Start with the basics
Like many others, you might walk through life believing that your feelings and behaviors result from what happens to you each day. Still, you can learn to leverage your ABCs, starting with awareness. The better you are at separating each part of the ABC chain, the better you’ll be at figuring out what part of the chain needs adjustment. Here’s the breakdown:
“A” is the Activating Event or situation you’re currently in (or looking at afterwards) that triggers thoughts, emotions, reactions, and changes in your physiology.
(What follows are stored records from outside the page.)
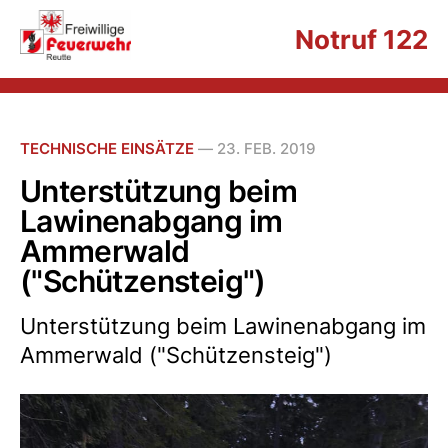
Notruf 122
TECHNISCHE EINSÄTZE
—
23. FEB. 2019
Unterstützung beim
Lawinenabgang im
Ammerwald
("Schützensteig")
Unterstützung beim Lawinenabgang im
Ammerwald ("Schützensteig")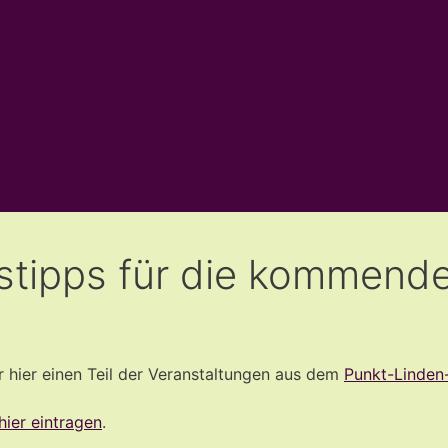
gstipps für die kommen
ir hier einen Teil der Veranstaltungen aus dem
Punkt-Linden
hier eintragen
.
As you identify the activating event, try to stick to “just the facts” of what happened.
“B” represents your Belief or thoughts about your situation. Imagine yourself in a cartoon with a thought bubble over your head, and what’s written or drawn in the bubble represents your “belief” about your circumstances.
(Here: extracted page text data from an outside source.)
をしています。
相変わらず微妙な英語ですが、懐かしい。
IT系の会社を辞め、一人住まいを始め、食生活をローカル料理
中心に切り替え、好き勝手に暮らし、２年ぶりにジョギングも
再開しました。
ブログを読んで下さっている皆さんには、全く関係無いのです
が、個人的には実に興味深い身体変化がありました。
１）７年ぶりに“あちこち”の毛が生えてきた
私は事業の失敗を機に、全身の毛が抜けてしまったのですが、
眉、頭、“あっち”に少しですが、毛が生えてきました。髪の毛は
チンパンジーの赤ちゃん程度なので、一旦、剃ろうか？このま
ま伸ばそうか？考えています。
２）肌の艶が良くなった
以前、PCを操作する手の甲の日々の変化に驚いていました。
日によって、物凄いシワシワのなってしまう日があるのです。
“C” is for Consequences, which are driven by your thoughts. Your consequences are comprised of your emotions, body sensations, and behaviors. Notice how you’re feeling (fearful, angry, or happy), what’s happening in your body (such as butterflies in your stomach, tension, or your rising heart rate), and what you do or don’t do (such as firing off an email, arguing, or withdrawing from the situation).
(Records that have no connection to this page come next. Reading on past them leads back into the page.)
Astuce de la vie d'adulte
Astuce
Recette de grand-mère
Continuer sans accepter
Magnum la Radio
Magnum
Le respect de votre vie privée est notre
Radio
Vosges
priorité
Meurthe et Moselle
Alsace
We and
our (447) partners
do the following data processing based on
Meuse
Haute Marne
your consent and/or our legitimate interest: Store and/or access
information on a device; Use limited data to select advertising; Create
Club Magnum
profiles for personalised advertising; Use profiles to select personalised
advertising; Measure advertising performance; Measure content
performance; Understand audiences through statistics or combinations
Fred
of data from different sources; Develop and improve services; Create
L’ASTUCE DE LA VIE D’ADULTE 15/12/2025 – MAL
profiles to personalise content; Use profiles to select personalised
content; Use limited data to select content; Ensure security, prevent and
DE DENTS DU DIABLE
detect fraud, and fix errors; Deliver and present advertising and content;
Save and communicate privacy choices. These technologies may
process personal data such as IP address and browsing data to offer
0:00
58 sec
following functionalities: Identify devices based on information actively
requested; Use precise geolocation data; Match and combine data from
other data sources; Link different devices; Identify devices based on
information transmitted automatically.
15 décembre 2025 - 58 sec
As you get started, look at how your thoughts drive your emotions, reactions, and changes in physiology. For example, if you walk away from a tough situation and think you didn’t effectively handle things, you can use your ABCs to reflect on what happened.
You can use your knowledge of ABCs to optimize performance too. For example, you take your Physical Readiness Test on a day when you’re sick, and your score is worse than last time. You might think, “I stink.” So, you end up feeling defeated and worse than you did before the test—and unmotivated to train for the next one. Pause for a moment to see if there’s a better way to think about your circumstances. You might think, “Not bad for being sick; let’s see what I’m made of next time!” And it might lead you to feel excited and more energized to train harder.
You also can use the ABC model to plan for important events in the future. If you can think about what it takes—mentally and physically—to perform your best, then you can plan what you need to be thinking about in that moment to achieve optimal performance.
Knowing your ABCs isn’t about positive thinking: It’s about raising awareness and paying attention to situations where performance, composure, and productive action matter. It’s also important to then figure out how to leverage your beliefs and physiology, so you can better address things.
Practice tracking your ABCs with the ABCs of Optimal Performance worksheet, or make a similar chart on your own. For each ABC, try to tune into one Activating event, one Belief, and a short list of Consequences (such as emotions, body feelings, and behaviors). Know that your thoughts are where you have the most influence. And because they drive your emotions, reactions, and physiology, they can be a powerful starting point for gaining more control over how you respond to life events.